It's that last question that many authors use to gauge their success, which...isn't a reliable metric. Being a creative means there are seasons of feast and famine, and famine is more prevalent. You may have one six-figure year followed by a year in the low five-figures followed by a year in the upper fives chased by a year where you don't make 4 figures. Revenue from sales is, by its nature, unstable income. Even if you drop a new book like clockwork, there's no guarantee that Book 3 will sell even a fourth of Book 1. Some series tank for no reason while others rise like a phoenix from a backlist. Gods forbid you're depending on a publisher to pay your royalties as part of your annual income...Sure, royalty checks are more attainable than winning the lottery, but even lottery payouts occur at a fixed amount and on schedule.

You need to be a master of budgeting and a hard-core realist (even a pessimist) when forecasting writing-derived revenue. There's a reason finance companies don't like to give creatives loans. There's a reason a lot of full-time authors have spouses who own the burdens of reliable income (and health insurance) or they have investments that supply livable income. There's no shame in being part of the hustle of having a job that pays your bills while also having a job that feeds your soul. 

As in all things, balance is necessary.

Friday, November 25, 2022

Offering a Hand Up

Mentors come in a lot of shapes and sizes in my life. I can't point to a single person or one single piece of insightful advice. When I look back, I see the long line of people who dropped tidbits of encouragement, advice, and tutoring.
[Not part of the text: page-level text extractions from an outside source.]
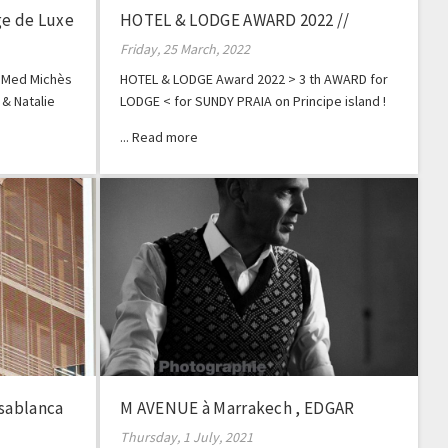
e de Luxe
HOTEL & LODGE AWARD 2022 //
SUNDY PRAIA
Friday, 25 March, 2022
b Med Michès
HOTEL & LODGE Award 2022 > 3 th AWARD for
& Natalie
LODGE < for SUNDY PRAIA on Principe island !
t
asablanca
M AVENUE à Marrakech , EDGAR
Magazine
Thursday, 1 July, 2021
I look back across the vast sea of books I'd read that taught me how stories come together. I had RWA teaching me everything I needed to know about writing an about the business. I also had Jeffe trying to mentor me in networking - I was not her brightest pupil. Eventually, it was the people willing to critique my work and talk me through what was right, what was wrong, and how to fix it. I needed someone to take me by the hand and say this is wrong, do you see it? Here's how you fix it. I learned so much that way and I was so grateful for that education.

As for reaching back to help those coming up, I critique for others. Usually it's within my own critique groups, but the real fun is critiquing for contests. I want to help newer, younger writers learn what I learned from critique. 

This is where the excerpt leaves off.